→ **Your assignment**:
Across the listing below, count the lines holding "Senate". State the number and nothing more.

→ **The input**:
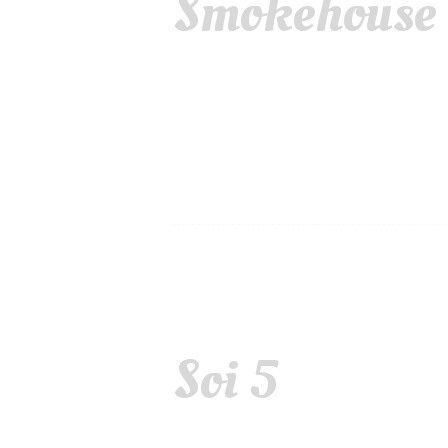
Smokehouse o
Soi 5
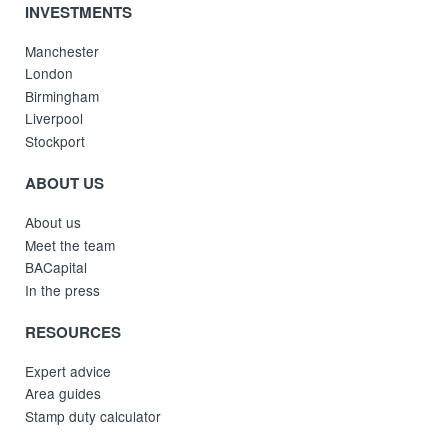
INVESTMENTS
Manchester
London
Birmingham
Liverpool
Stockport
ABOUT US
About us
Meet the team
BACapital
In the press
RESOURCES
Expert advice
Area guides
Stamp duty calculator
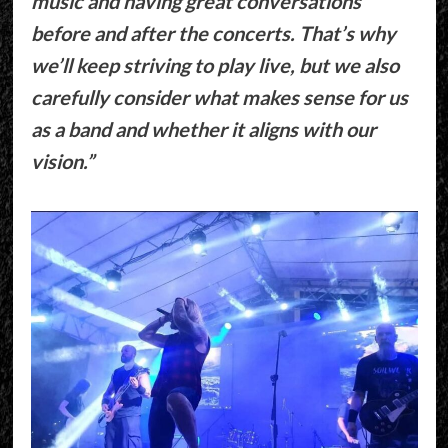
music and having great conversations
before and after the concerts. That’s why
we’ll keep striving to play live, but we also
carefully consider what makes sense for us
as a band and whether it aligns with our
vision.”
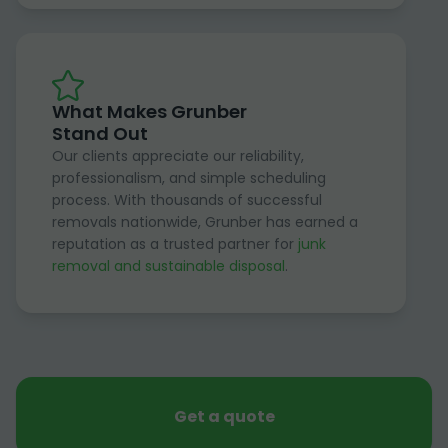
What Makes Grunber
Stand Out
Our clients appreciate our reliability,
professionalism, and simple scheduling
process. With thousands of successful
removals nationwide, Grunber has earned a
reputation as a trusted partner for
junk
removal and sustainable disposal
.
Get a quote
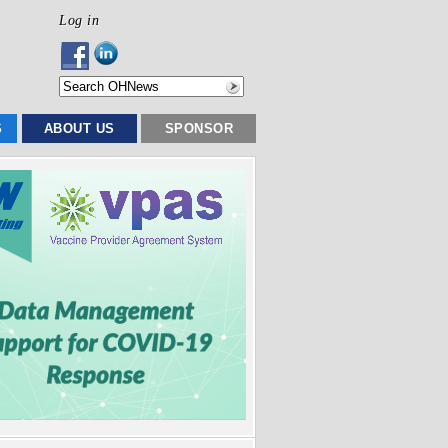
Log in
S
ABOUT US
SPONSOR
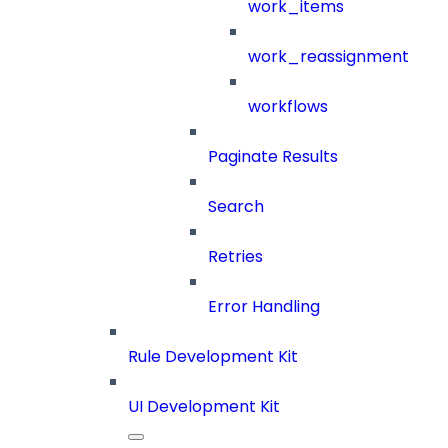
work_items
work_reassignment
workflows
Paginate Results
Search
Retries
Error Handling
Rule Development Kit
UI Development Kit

* * *

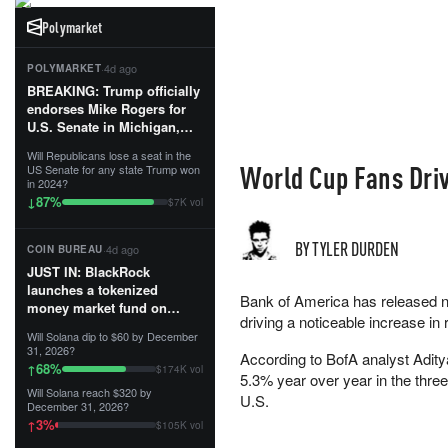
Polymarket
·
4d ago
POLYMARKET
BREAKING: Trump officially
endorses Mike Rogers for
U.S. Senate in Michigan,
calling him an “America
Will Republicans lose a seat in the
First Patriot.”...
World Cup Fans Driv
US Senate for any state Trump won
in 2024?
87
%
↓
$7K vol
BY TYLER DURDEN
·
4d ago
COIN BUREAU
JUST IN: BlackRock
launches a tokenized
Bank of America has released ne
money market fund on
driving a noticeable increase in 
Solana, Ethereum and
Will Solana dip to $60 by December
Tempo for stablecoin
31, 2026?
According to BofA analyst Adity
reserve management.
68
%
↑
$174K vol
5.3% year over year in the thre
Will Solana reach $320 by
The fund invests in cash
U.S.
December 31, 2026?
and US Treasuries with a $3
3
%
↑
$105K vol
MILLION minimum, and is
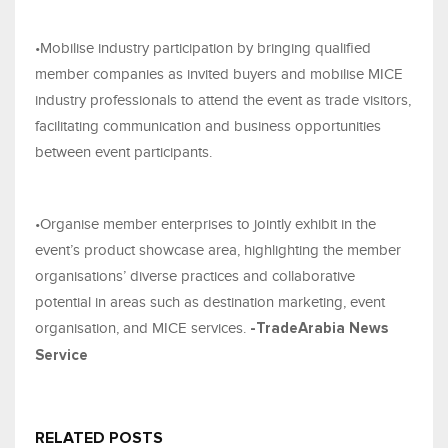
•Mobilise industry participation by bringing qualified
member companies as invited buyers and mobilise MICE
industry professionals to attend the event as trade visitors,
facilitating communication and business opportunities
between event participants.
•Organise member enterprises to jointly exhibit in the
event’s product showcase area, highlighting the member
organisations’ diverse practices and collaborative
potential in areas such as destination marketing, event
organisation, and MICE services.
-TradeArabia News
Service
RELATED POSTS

→ **Result**:
2